Please quote only the lines that start at the one with "КАТАЛОГ АВТОЗАПЧАСТЕЙ" and go on to the last line of the data, both ends kept.

_ _ _ _ _ _ _

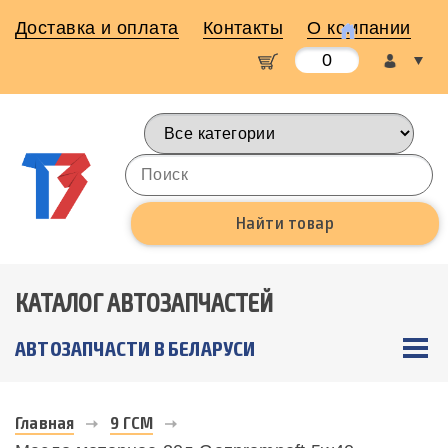
Доставка и оплата
Контакты
О компании
0
КАТАЛОГ АВТОЗАПЧАСТЕЙ
АВТОЗАПЧАСТИ В БЕЛАРУСИ
Главная
9 ГСМ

_ _ _ _ _ _ _

(YOUR SOLUTION)
КАТАЛОГ АВТОЗАПЧАСТЕЙ
АВТОЗАПЧАСТИ В БЕЛАРУСИ
Главная
9 ГСМ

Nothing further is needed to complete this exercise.